Meta learning, is a subfield of Machine learning where automatic learning algorithms are applied on meta-data about machine learning experiments. Although different researchers hold different views as to what the term exactly means (see below), the main goal is to use such meta-data to understand how automatic learning can become flexible in solving different kinds of learning problems, hence to improve the performance of existing learning algorithms.

Flexibility is important because each learning algorithm is based on a set of assumptions about the data, it's inductive bias. This means that it will only learn well if the bias matches the data in the learning problem. By using different kinds of meta-data (properties of the learning problem, algorithm properties or performance measures, hypotheses previously derived from the data,...), it is possible to combine, select or alter different learning algorithms to perform better on a given learning problem.

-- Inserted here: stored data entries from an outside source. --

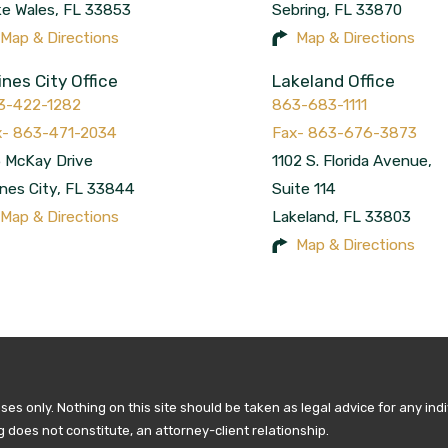
ke Wales
,
FL
33853
Sebring
,
FL
33870
Map & Directions
Map & Directions
ines City Office
Lakeland Office
3-422-1282
863-683-1111
 McKay Drive
1102 S. Florida Avenue,
nes City
,
FL
33844
Suite 114
Map & Directions
Lakeland
,
FL
33803
Map & Directions
es only. Nothing on this site should be taken as legal advice for any indi
g does not constitute, an attorney-client relationship.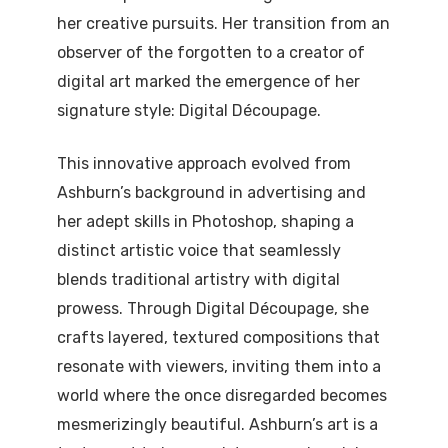
her creative pursuits. Her transition from an
observer of the forgotten to a creator of
digital art marked the emergence of her
signature style: Digital Découpage.
This innovative approach evolved from
Ashburn’s background in advertising and
her adept skills in Photoshop, shaping a
distinct artistic voice that seamlessly
blends traditional artistry with digital
prowess. Through Digital Découpage, she
crafts layered, textured compositions that
resonate with viewers, inviting them into a
world where the once disregarded becomes
mesmerizingly beautiful. Ashburn’s art is a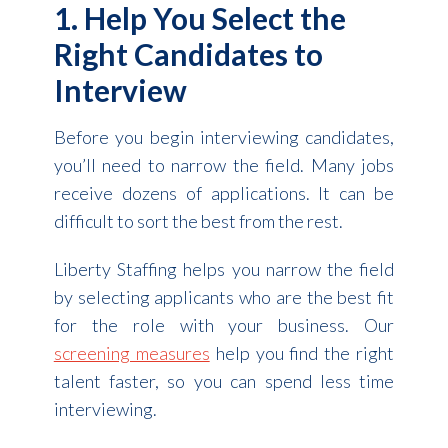
1. Help You Select the
Right Candidates to
Interview
Before you begin interviewing candidates,
you’ll need to narrow the field. Many jobs
receive dozens of applications. It can be
difficult to sort the best from the rest.
Liberty Staffing helps you narrow the field
by selecting applicants who are the best fit
for the role with your business. Our
screening measures
help you find the right
talent faster, so you can spend less time
interviewing.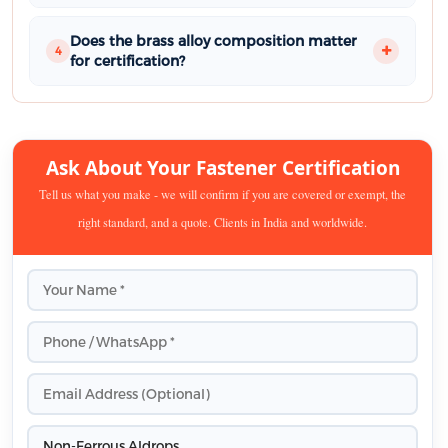
Does the brass alloy composition matter
4
for certification?
Ask About Your Fastener Certification
Tell us what you make - we will confirm if you are covered or exempt, the
right standard, and a quote. Clients in India and worldwide.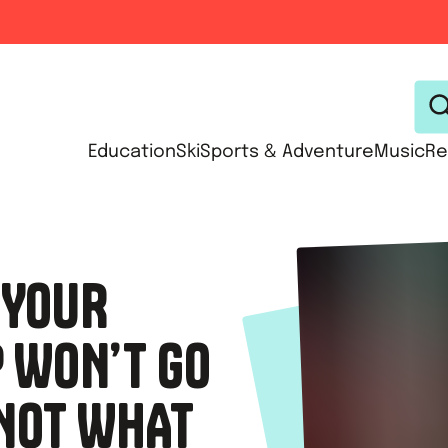
Education
Ski
Sports & Adventure
Music
Re
 YOUR
P WON’T GO
 NOT WHAT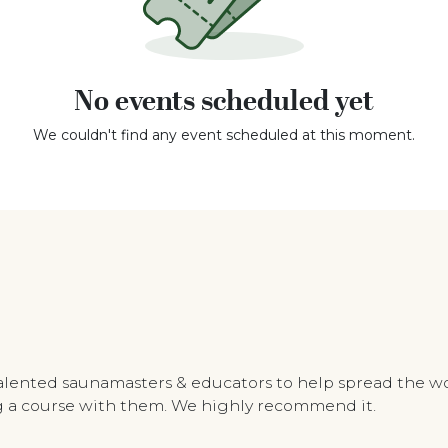
No events scheduled yet
We couldn't find any event scheduled at this moment.
talented saunamasters & educators to help spread the w
ing a course with them. We highly recommend it.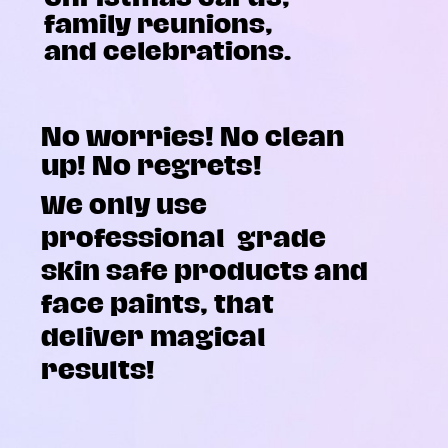
family reunions,
and celebrations.
No worries! No clean
up! No regrets!
We only use
professional
grade
skin safe products and
face paints, that
deliver magical
results!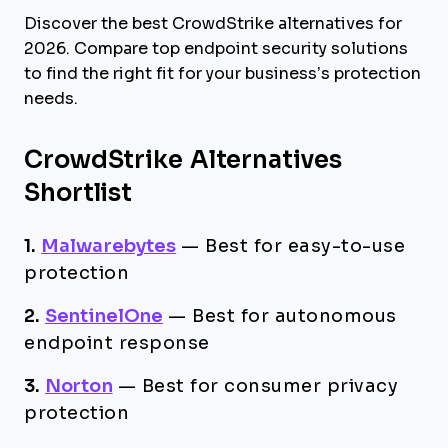
Discover the best CrowdStrike alternatives for
2026. Compare top endpoint security solutions
to find the right fit for your business’s protection
needs.
CrowdStrike Alternatives
Shortlist
1.
Malwarebytes
—
Best for easy-to-use
protection
2.
SentinelOne
—
Best for autonomous
endpoint response
3.
Norton
—
Best for consumer privacy
protection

Different views on meta learning

These are some of the views on (and approaches to) meta learning, please note that there exist many variations on these general approaches:

  • stacked generalisation --- works by combining different learning algorithms. The meta-data is formed by the predictions of the different algorithms and the right answers provided by the training data. Then another learning algorithm learns from this meta-data to predict which combinations of algorithms give generally good results. Given a new learning problem, the selected set of algorithms are used and their predictions are combined (e.g. by majority vote) to provide the final prediction. Since each algorithm is deemed to work on a subset of problems, a combination is hoped to be more flexible and still (by majority) able to make good predictions.

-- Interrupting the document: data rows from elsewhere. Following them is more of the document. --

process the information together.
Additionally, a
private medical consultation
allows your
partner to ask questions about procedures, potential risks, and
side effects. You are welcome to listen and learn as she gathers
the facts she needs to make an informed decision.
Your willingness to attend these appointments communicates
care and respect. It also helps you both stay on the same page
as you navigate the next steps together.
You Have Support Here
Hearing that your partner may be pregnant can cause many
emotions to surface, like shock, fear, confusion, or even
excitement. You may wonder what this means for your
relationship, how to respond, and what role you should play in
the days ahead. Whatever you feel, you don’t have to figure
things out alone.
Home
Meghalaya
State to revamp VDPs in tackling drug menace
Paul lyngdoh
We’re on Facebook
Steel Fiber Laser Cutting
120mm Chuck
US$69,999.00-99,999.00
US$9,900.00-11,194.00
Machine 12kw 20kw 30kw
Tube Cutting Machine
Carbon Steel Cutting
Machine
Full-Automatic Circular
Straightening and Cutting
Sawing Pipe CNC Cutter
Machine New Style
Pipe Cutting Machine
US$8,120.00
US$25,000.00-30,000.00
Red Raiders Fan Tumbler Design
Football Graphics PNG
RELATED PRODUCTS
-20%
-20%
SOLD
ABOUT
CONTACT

  • discovering meta-knowledge --- works by inducing knowledge (e.g. rules) that expresses how each learning method will perform on different learning problems. The meta-data is formed by characteristics of the data (general, statistical, information-theoretic,... ) in the learning problem, and characteristics of the learning algorithm (type, settings, performance measures,...). Another learning algorithm then learns how the data characteristics relate to the algorithm characteristics. Given a new learning problem, the data characteristics are measured, and the performance of different learning algorithms can be predicted. Hence, one can select the algorithms best suited for the new problem, at least if the induced relationship holds.

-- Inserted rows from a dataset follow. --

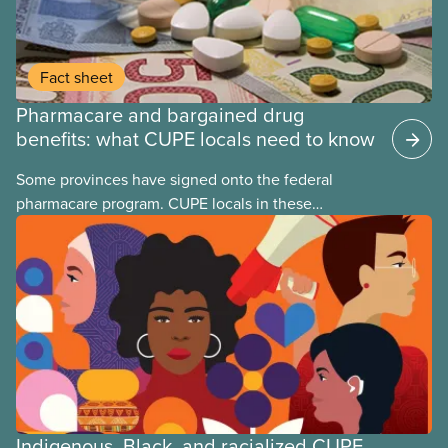
Fact sheet
Pharmacare and bargained drug
benefits: what CUPE locals need to know
Some provinces have signed onto the federal
pharmacare program. CUPE locals in these
provinces have questions about how this program
may interact with their current group benefits.
Indigenous, Black, and racialized CUPE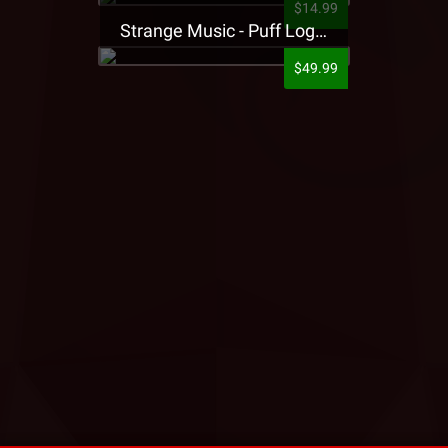
$14.99
Strange Music - Puff Logo Sweatpants
$49.99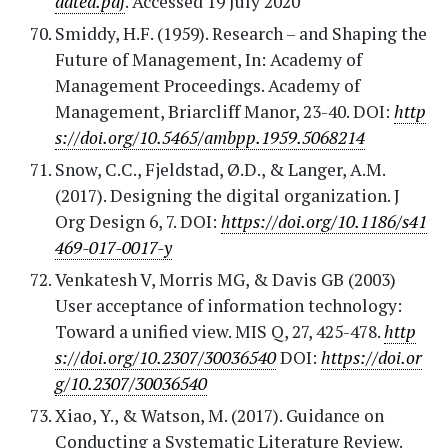
dated.pdf
. Accessed 19 July 2020
Smiddy, H.F. (1959). Research – and Shaping the
Future of Management, In: Academy of
Management Proceedings. Academy of
Management, Briarcliff Manor, 23-40. DOI:
http
s://doi.org/10.5465/ambpp.1959.5068214
Snow, C.C., Fjeldstad, Ø.D., & Langer, A.M.
(2017). Designing the digital organization. J
Org Design 6, 7. DOI:
https://doi.org/10.1186/s41
469-017-0017-y
Venkatesh V, Morris MG, & Davis GB (2003)
User acceptance of information technology:
Toward a unified view. MIS Q, 27, 425-478.
http
s://doi.org/10.2307/30036540
DOI:
https://doi.or
g/10.2307/30036540
Xiao, Y., & Watson, M. (2017). Guidance on
Conducting a Systematic Literature Review.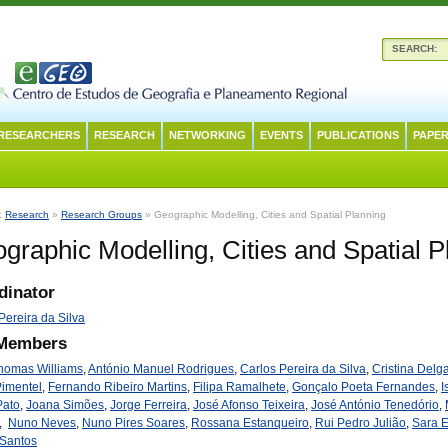
SEARCH:
RESEARCHERS
RESEARCH
NETWORKING
EVENTS
PUBLICATIONS
PAPER
n:
Research
»
Research Groups
» Geographic Modelling, Cities and Spatial Planning
graphic Modelling, Cities and Spatial P
dinator
Pereira da Silva
 Members
Thomas Williams
,
António Manuel Rodrigues
,
Carlos Pereira da Silva
,
Cristina Delg
Pimentel
,
Fernando Ribeiro Martins
,
Filipa Ramalhete
,
Gonçalo Poeta Fernandes
,
I
Pato
,
Joana Simões
,
Jorge Ferreira
,
José Afonso Teixeira
,
José António Tenedório
,
,
Nuno Neves
,
Nuno Pires Soares
,
Rossana Estanqueiro
,
Rui Pedro Julião
,
Sara 
 Santos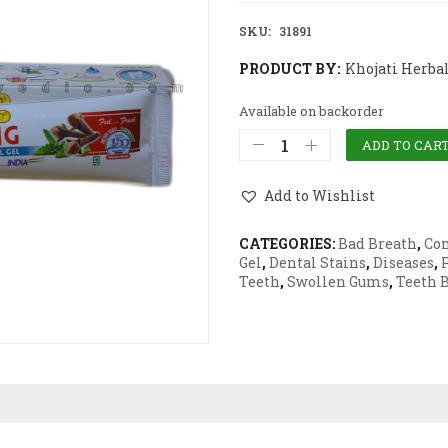
SKU:
31891
PRODUCT BY:
Khojati Herba
Available on backorder
ADD TO CAR
Add to Wishlist
CATEGORIES:
Bad Breath
,
Co
Gel
,
Dental Stains
,
Diseases
,
Teeth
,
Swollen Gums
,
Teeth 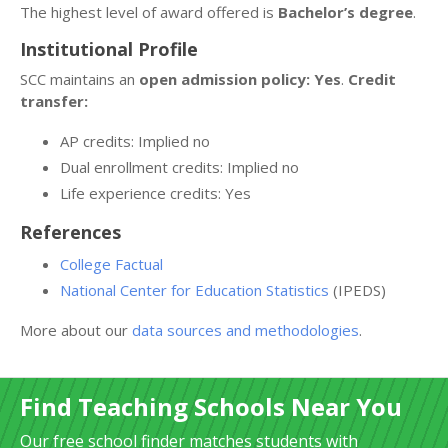
The highest level of award offered is
Bachelor’s degree
.
Institutional Profile
SCC maintains an
open admission policy: Yes
.
Credit
transfer:
AP credits: Implied no
Dual enrollment credits: Implied no
Life experience credits: Yes
References
College Factual
National Center for Education Statistics
(IPEDS)
More about our
data sources and methodologies
.
Find Teaching Schools Near You
Our free school finder matches students with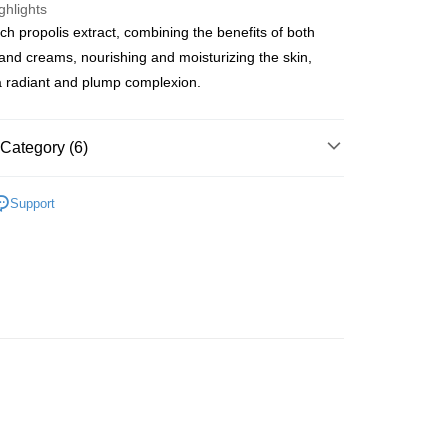
ghlights
ich propolis extract, combining the benefits of both
ay
nd creams, nourishing and moisturizing the skin,
a radiant and plump complexion.
 Method
Category (6)
 2-5working days after dispatch
Masks
Sheet Masks
Support
rder | Free shipping on orders of HK$300.00 or more
lusive
 : 2-5working days after dispatch
et
Shelf Life · 4 to 6 Months
rder | Free shipping on orders of HK$300.00 or more
asa✨
最新上線
ery: 1-3working days after dispatch
asa✨
全部產品
rder | Free shipping on orders of HK$300.00 or more
asa✨
Korean Brands
全部產品
rking days to store, pickup within 3days
rder | Free shipping on orders of HK$100.00 or more
orking days to store, pickup with 3 days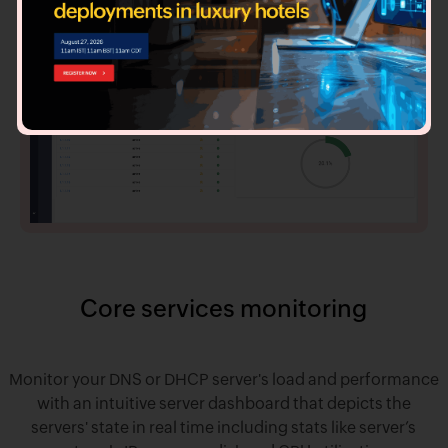
Core services monitoring
Monitor your DNS or DHCP server's load and performance
with an intuitive server dashboard that depicts the
servers' state in real time including stats like server’s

  • dynamic bias selection --- works by altering the inductive bias of a learning algorithm to match the given problem. This is done by altering key aspects of the learning algorithm, such as the hypothesis representation, heuristic formulae, or parameters. Many different approaches exist.
  • Inductive transfer --- also called learning to learn, studies how the learning process can be improved over time. Meta-data consists of knowledge about previous learning episodes, and is used to efficiently develop an effective hypothesis for a new task. A related approach is called [[learning to learn], in which the goal is to use acquired knowledge from one domain to help learning in other domains.